`.cw` is output at the end of the reasoning content

#16
by owao - opened

Hey guys, using your UD-Q4_K_XL, I noticed sometimes the model ends up its reasoning with ".cw". I can't really tell how it impacts the quality of the answer, but something seems wrong.

For now, I can only provide those 3 examples I found back.

Example 1:
"Let's write the response.cw"

Example 2:
"Okay, let's write the response.cw"

Example 3:
"Okay, go.cw"

What I can say so far is:

  • I couldn't reproduce reliably, I need to learn how to do greedy sampling in llama-cpp and work up from there (would for example removing all the samplers from the default top_k;typ_p;top_p;min_p;temperature apart temperature and setting it to 0 work?)
  • I didn't try to use another quant to see if it's specific to this UD-Q4_K_XL

I can of course provide the prompts/full reasoning content if it can help.
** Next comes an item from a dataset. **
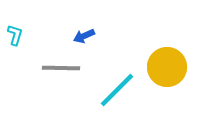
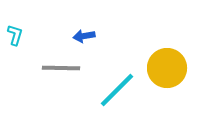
blue arrow: rotated 15 degrees clockwise
yellow circle: moved 1 px down
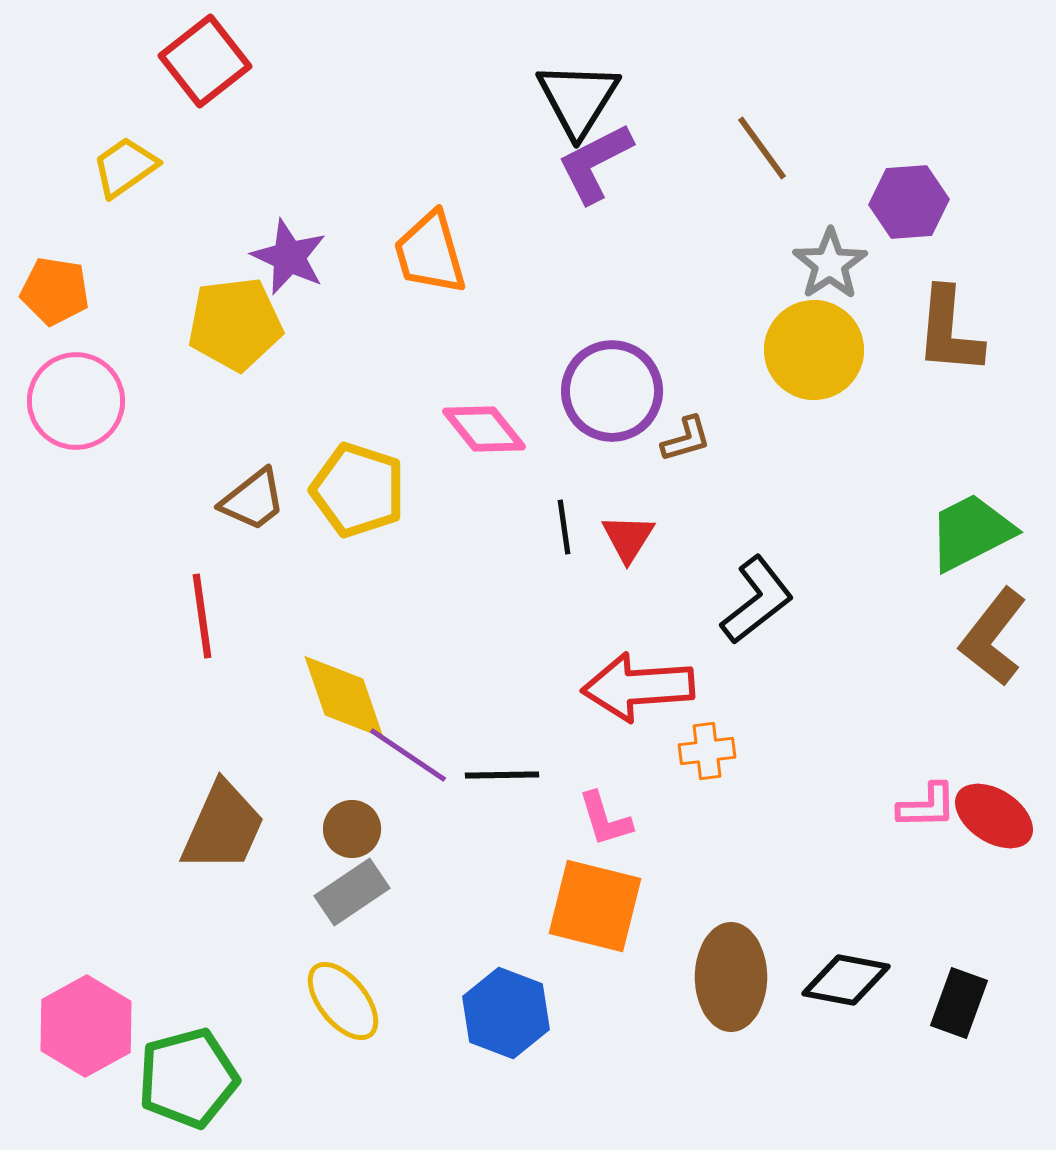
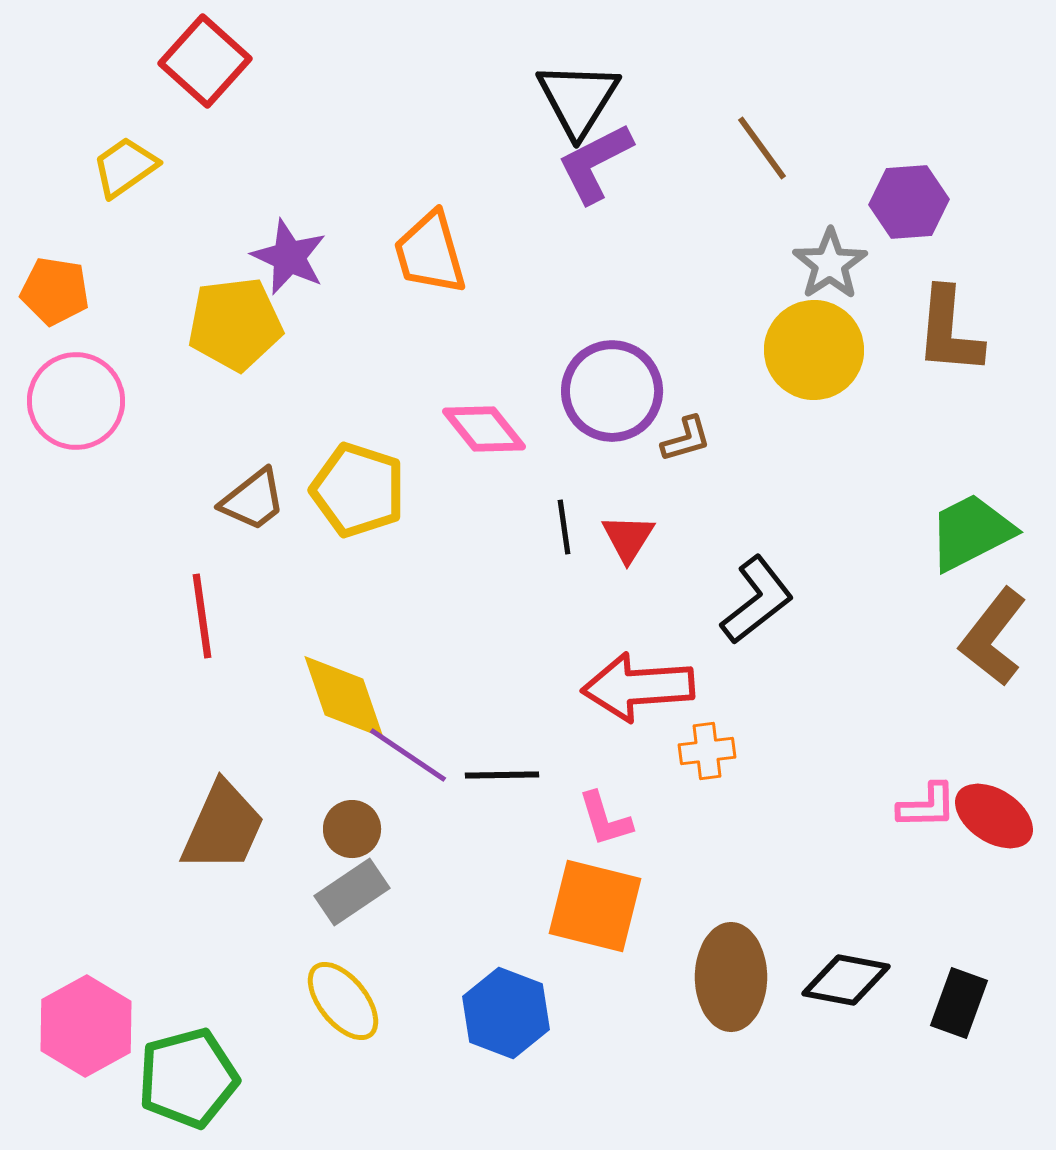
red square at (205, 61): rotated 10 degrees counterclockwise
Here are all the relevant parameters (it's just the official general reasoning ones) for which the 3 examples popped up:

      --temp 1
      --top-p 0.95
      --top-k 20
      --min-p 0
      --presence-penalty 1.5
      --repeat-penalty 1
      --flash-attn on
      --backend-sampling

This sometimes (not always) happens with UD_Q8_XL and UD_Q6_XL too (KoboldCpp+SillyTavern). I was wondering what it is, but it does not seem to hurt the output in any way, so I just ignore it.
There are other quirks (probably model not quant related) like sometimes it produces answer after , then produces another and one more answer. But again happens rarely enough. That said, it is very smart with reasoning at least in Q6/Q8 I tried, I am quite impressed.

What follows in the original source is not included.